## Dataset records
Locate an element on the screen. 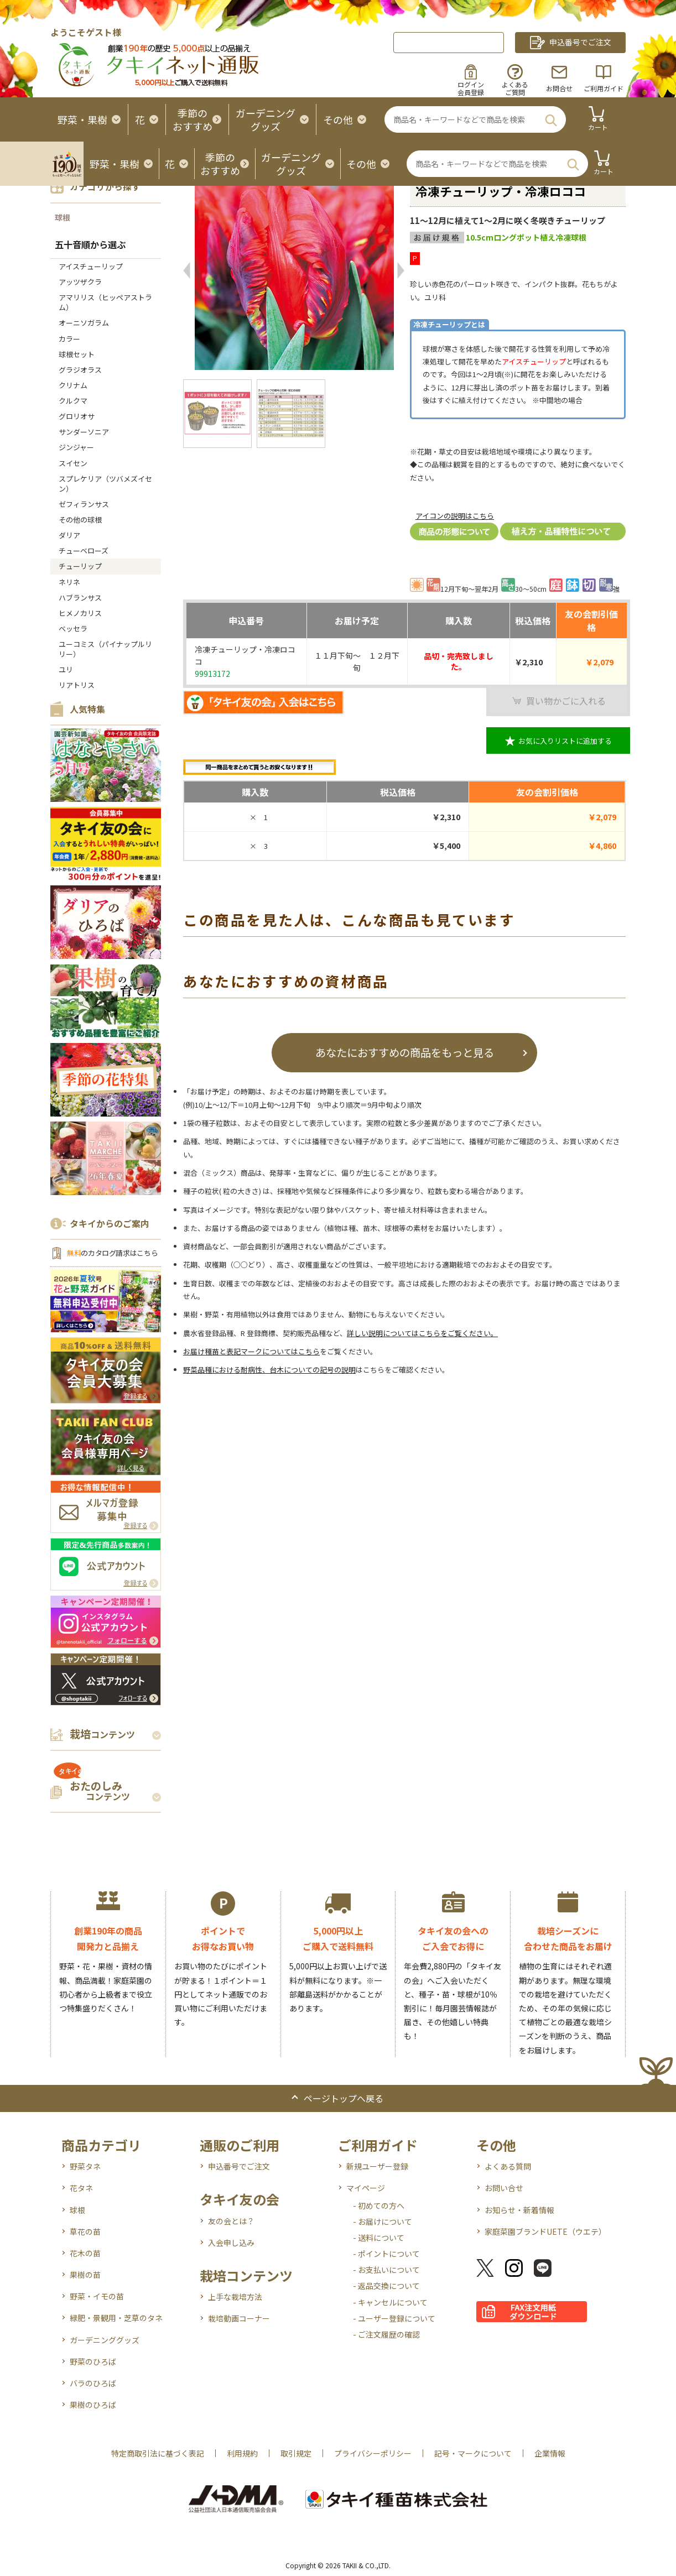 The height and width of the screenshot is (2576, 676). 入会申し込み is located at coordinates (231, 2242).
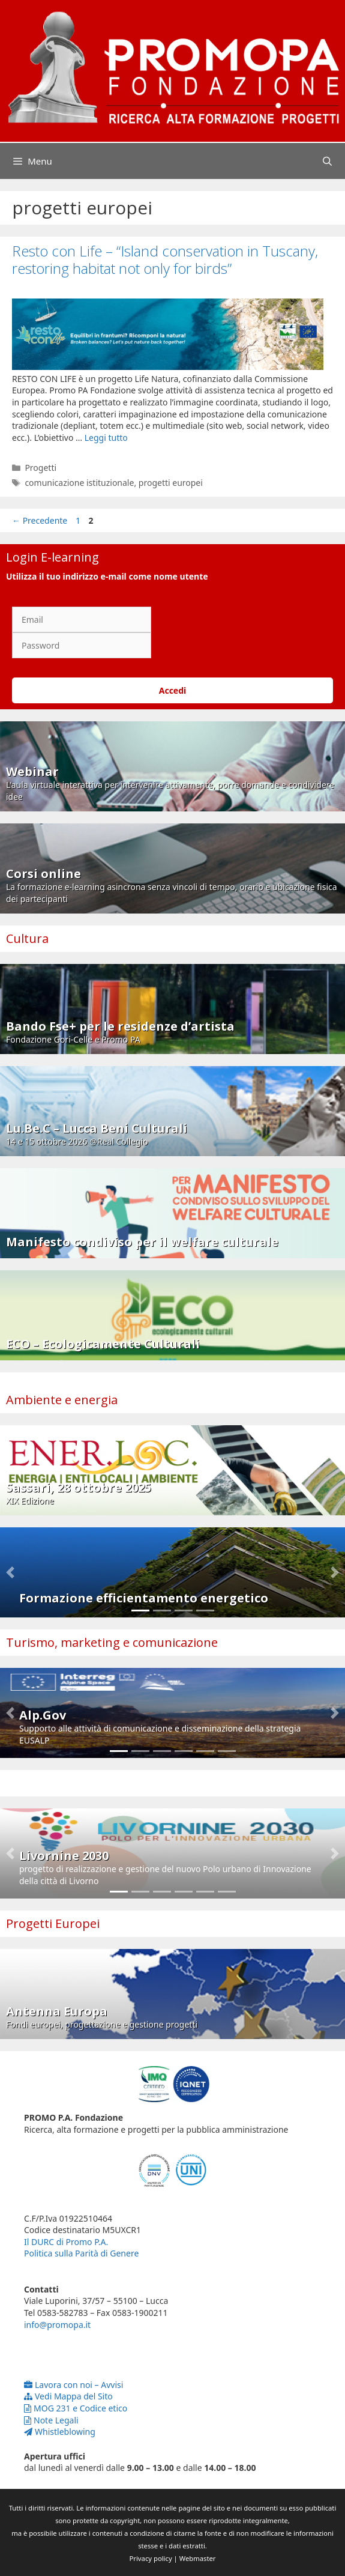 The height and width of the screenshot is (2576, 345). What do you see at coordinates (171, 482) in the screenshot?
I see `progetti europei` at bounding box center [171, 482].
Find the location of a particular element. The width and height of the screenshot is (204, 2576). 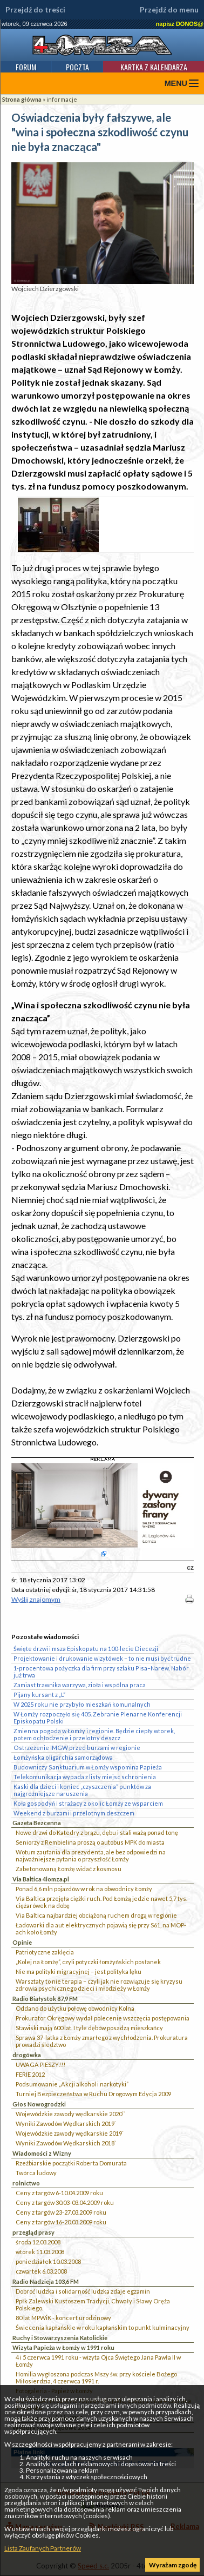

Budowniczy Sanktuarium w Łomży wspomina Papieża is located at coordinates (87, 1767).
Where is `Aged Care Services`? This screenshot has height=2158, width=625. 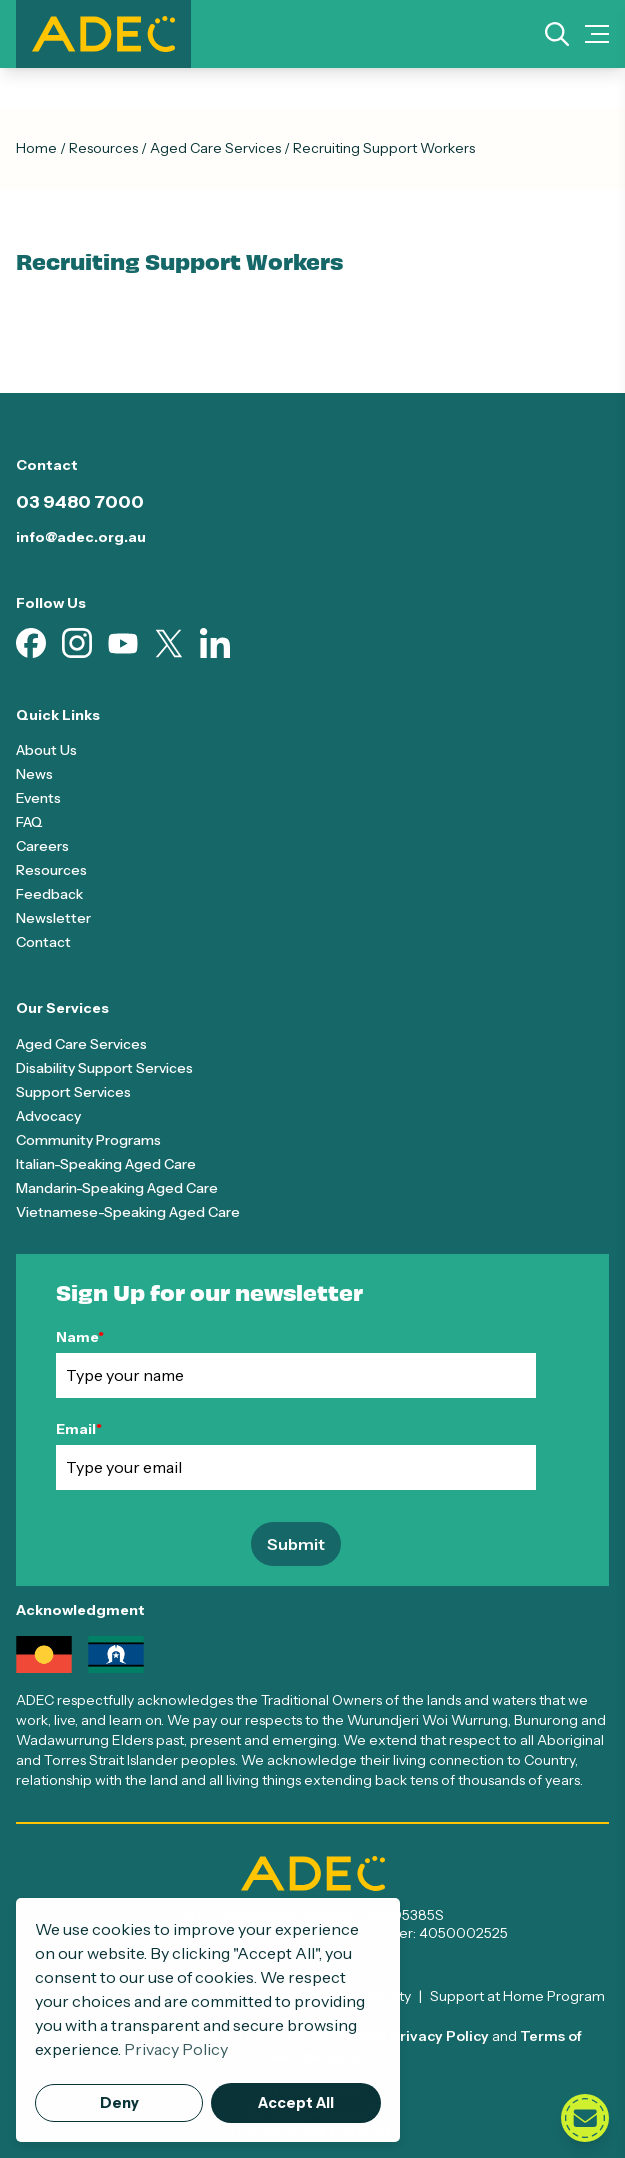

## Task
Nothing but the lines from the one containing "Find the location" through the last line of the material may appear in the answer, transcribed exactly and with no pictures.

## Response box
Find the location of a particular element. The width and height of the screenshot is (204, 2576). 

Budowniczy Sanktuarium w Łomży wspomina Papieża is located at coordinates (87, 1767).
Where is `Aged Care Services`? This screenshot has height=2158, width=625. 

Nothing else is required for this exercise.